According to Copernicus, 2016 through 2018 have been the three warmest calendar years on record.

Monthly temperatures over the past 12 months have averaged close to 1.2 degrees Celsius (2.16 degrees Fahrenheit) over pre-industrial levels, Copernicus said. A report from the Intergovernmental Panel on Climate Change in November 2018 warned of impacts to climate and weather if warming exceeds 1.5 degrees Celsius (2.7 degrees Fahrenheit) over pre-industrial levels.

This recent report came the same day more than 11,000 researchers from around the world issued a grim warning of the “untold suffering” that will be caused by climate change if humanity doesn’t change its ways.

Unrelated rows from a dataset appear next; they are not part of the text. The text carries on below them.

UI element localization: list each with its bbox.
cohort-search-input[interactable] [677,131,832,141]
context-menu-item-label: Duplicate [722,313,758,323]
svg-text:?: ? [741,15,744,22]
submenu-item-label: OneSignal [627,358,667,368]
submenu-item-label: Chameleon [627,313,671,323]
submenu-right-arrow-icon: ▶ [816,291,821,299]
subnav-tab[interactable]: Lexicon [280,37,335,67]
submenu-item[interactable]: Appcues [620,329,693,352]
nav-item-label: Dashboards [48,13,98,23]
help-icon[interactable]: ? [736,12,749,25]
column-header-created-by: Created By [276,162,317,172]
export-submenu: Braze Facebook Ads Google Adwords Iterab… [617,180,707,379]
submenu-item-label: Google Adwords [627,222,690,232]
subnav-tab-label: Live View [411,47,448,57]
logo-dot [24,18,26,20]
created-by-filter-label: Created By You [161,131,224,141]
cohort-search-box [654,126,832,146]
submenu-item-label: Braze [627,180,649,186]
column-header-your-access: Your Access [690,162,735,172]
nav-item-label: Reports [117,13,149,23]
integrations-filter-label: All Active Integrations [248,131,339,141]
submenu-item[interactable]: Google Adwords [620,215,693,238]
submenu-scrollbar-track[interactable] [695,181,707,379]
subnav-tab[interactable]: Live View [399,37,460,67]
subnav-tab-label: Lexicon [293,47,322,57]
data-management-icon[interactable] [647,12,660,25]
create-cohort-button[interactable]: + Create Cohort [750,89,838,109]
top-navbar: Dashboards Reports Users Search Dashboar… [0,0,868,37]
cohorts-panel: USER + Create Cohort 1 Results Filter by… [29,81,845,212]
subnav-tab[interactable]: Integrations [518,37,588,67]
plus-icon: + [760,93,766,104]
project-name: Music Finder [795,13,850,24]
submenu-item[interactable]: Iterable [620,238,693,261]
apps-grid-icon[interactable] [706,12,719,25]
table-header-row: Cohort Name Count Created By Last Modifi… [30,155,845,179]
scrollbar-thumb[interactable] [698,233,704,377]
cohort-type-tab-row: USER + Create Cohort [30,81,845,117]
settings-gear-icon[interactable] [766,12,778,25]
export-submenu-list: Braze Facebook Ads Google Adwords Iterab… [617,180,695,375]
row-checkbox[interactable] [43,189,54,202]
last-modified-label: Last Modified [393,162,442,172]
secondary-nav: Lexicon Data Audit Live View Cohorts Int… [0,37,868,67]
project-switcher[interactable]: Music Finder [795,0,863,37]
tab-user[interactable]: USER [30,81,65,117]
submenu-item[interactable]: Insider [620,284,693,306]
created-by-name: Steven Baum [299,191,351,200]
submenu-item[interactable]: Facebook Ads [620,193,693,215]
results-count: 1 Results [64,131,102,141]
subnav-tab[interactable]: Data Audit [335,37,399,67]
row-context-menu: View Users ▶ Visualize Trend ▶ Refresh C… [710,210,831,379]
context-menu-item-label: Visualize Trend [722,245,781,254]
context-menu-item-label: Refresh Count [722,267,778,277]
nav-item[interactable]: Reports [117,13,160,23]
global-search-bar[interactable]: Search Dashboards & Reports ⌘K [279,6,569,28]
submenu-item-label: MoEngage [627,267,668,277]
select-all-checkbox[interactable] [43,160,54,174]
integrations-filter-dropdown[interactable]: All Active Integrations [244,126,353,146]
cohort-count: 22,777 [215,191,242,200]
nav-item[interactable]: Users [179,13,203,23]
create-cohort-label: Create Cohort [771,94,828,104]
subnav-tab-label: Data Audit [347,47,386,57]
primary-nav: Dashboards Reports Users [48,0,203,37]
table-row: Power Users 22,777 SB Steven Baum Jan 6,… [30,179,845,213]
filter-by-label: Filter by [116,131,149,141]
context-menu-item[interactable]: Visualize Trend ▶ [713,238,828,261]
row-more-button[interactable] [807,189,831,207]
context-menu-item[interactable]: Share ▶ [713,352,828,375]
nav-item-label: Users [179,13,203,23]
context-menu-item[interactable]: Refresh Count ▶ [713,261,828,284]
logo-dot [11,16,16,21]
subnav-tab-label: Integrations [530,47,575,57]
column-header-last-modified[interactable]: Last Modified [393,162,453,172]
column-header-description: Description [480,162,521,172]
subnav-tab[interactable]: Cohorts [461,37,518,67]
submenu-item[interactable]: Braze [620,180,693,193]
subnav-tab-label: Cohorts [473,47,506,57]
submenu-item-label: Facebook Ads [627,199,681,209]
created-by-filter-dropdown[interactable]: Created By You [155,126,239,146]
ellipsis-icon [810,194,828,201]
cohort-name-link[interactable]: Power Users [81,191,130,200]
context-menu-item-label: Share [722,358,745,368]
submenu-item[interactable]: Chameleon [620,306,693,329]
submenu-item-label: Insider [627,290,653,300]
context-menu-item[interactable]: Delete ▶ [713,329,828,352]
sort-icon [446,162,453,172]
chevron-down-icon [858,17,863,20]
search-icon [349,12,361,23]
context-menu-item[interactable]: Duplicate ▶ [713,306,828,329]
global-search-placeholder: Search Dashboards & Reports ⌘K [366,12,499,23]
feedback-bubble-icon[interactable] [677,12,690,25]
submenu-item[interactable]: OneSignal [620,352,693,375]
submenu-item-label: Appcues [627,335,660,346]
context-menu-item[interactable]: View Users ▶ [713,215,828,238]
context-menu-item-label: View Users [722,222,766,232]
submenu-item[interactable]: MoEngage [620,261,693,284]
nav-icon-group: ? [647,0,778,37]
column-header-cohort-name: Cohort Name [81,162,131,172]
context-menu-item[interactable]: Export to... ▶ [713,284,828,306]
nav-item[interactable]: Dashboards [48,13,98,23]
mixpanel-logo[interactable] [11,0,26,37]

Copernicus assesses that since the 1970s the overall average rate of warming of the world is around 0.18 degrees Celsius (0.32 degrees Fahrenheit) per decade.

CNN’s Emma Tobin, Ivana Kottasová and Isabelle Gerretsen contributed to this report.

The frightening part to all of this is that the warmest seven years have all been since 2015 (do the math); the top three being 2016, 2019 and 2020. An exceptionally strong El Niño event occurred in 2016, which contributed to record global average warming.

With the weather being so warm, does this qualify as an Indian Summer?

According to the definition, the answer is a clear “yes”!

An Indian summer is a period of unseasonably warm, dry weather that sometimes occurs in autumn in temperate regions of the northern hemisphere. Several references describe a true Indian summer as not occurring until after the first frost, which we have had.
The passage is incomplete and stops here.